# Instructions to follow
Please copy every line of the records below that holds the word "المحرق".

# Dataset excerpts

=-=-=-=-=

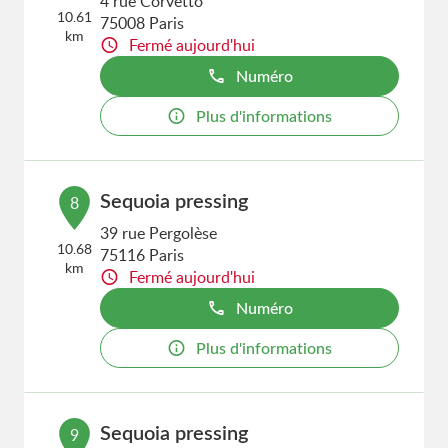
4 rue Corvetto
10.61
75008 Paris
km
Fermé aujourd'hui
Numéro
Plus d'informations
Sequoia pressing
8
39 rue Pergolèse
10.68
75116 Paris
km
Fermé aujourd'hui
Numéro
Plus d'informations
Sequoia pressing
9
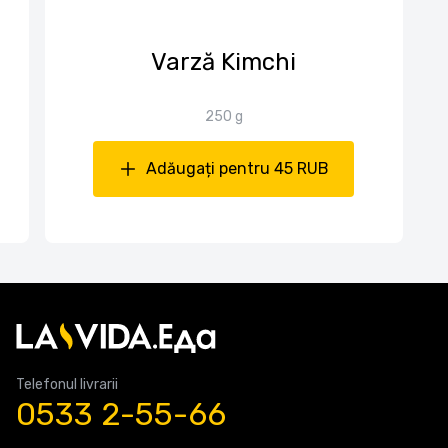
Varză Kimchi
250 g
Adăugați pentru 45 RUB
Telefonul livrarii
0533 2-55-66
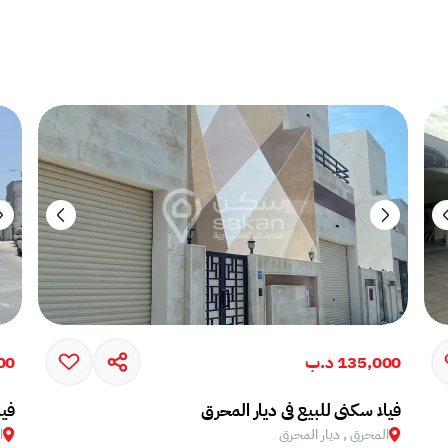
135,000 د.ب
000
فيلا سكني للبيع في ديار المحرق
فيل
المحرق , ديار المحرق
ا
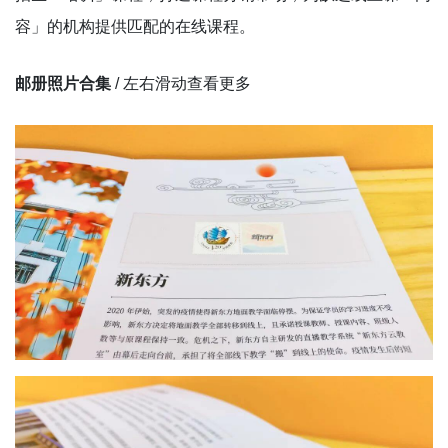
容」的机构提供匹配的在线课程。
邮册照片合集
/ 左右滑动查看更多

=-=-=-=-=

# Answer to the exercise
فيلا سكني للبيع في ديار المحرق
المحرق , ديار المحرق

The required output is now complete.